Saved entries →
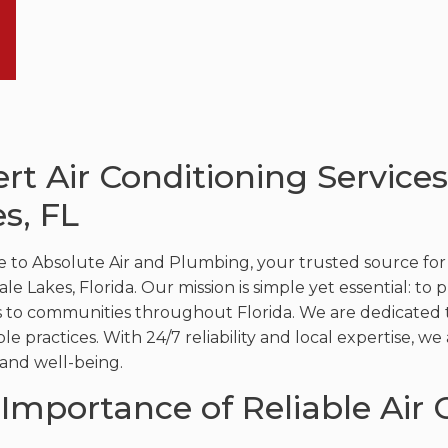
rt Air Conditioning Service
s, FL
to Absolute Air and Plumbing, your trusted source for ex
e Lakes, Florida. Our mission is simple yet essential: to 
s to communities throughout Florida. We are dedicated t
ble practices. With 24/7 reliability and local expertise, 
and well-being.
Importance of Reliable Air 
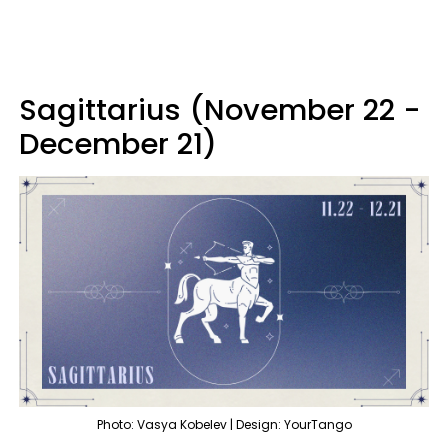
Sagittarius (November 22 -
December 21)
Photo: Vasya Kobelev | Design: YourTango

--

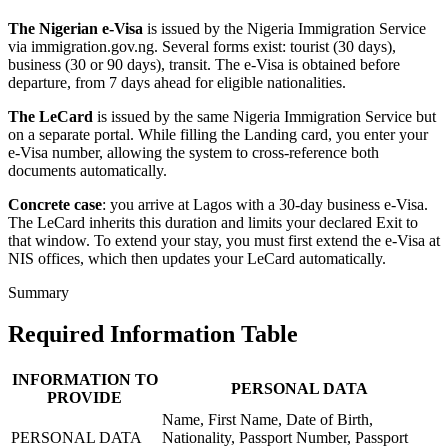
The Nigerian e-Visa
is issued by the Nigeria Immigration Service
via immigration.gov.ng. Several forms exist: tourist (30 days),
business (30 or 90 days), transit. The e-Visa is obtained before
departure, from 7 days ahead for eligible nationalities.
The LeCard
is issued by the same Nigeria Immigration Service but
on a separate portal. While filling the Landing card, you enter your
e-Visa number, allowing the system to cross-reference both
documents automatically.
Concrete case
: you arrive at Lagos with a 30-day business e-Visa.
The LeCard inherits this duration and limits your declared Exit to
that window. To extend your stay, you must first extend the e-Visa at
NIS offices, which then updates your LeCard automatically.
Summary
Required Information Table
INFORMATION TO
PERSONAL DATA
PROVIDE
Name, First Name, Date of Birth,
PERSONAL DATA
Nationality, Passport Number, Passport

INSTRUCTIONS TO FOLLOW →
A word-for-word copy of the lines above from the one with "e-Visa number, allowing" through the one with "Nationality, Passport Number, Passport", inclusive, is the only output wanted.

YOUR RESPONSE →
e-Visa number, allowing the system to cross-reference both
documents automatically.
Concrete case
: you arrive at Lagos with a 30-day business e-Visa.
The LeCard inherits this duration and limits your declared Exit to
that window. To extend your stay, you must first extend the e-Visa at
NIS offices, which then updates your LeCard automatically.
Summary
Required Information Table
INFORMATION TO
PERSONAL DATA
PROVIDE
Name, First Name, Date of Birth,
PERSONAL DATA
Nationality, Passport Number, Passport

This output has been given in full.